[THE TASK] Write the line that contains "が、内覧時の印象や契約までの流れを大きく左右します。住" and each one after it, word for word, ending with the final line of the data.

[EXTRACTED INFORMATION]
*** Begin section ***
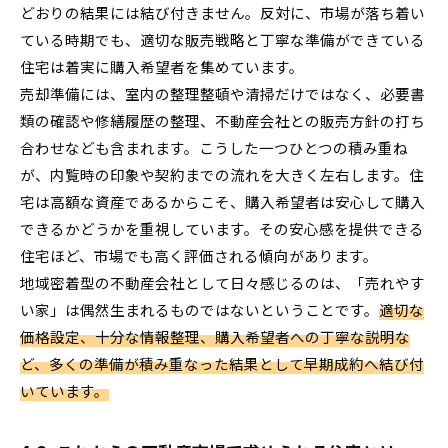
どおりの結果には結び付きません。反対に、市場が落ち着い
ている時期でも、適切な販売戦略と丁寧な準備ができている
住宅は着実に購入希望者を集めています。
売却準備には、室内の整理整頓や清掃だけではなく、必要書
類の確認や修繕履歴の整理、不動産会社との販売方針の打ち
合わせなども含まれます。こうした一つひとつの積み重ね
が、内覧時の印象や契約までの流れを大きく左右します。住
宅は高額な資産であるからこそ、購入希望者は安心して購入
できるかどうかを重視しています。その安心感を提供できる
住宅ほど、市場でも高く評価される傾向があります。
地域密着型の不動産会社として日々感じるのは、「売れやす
い家」は偶然生まれるものではないということです。
適切な
価格設定、十分な情報整理、購入希望者への丁寧な説明な
ど、多くの準備が積み重なった結果として早期成約へ結び付
いています。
*** End section ***
[WORKED SOLUTION]
が、内覧時の印象や契約までの流れを大きく左右します。住
宅は高額な資産であるからこそ、購入希望者は安心して購入
できるかどうかを重視しています。その安心感を提供できる
住宅ほど、市場でも高く評価される傾向があります。
地域密着型の不動産会社として日々感じるのは、「売れやす
い家」は偶然生まれるものではないということです。
適切な
価格設定、十分な情報整理、購入希望者への丁寧な説明な
ど、多くの準備が積み重なった結果として早期成約へ結び付
いています。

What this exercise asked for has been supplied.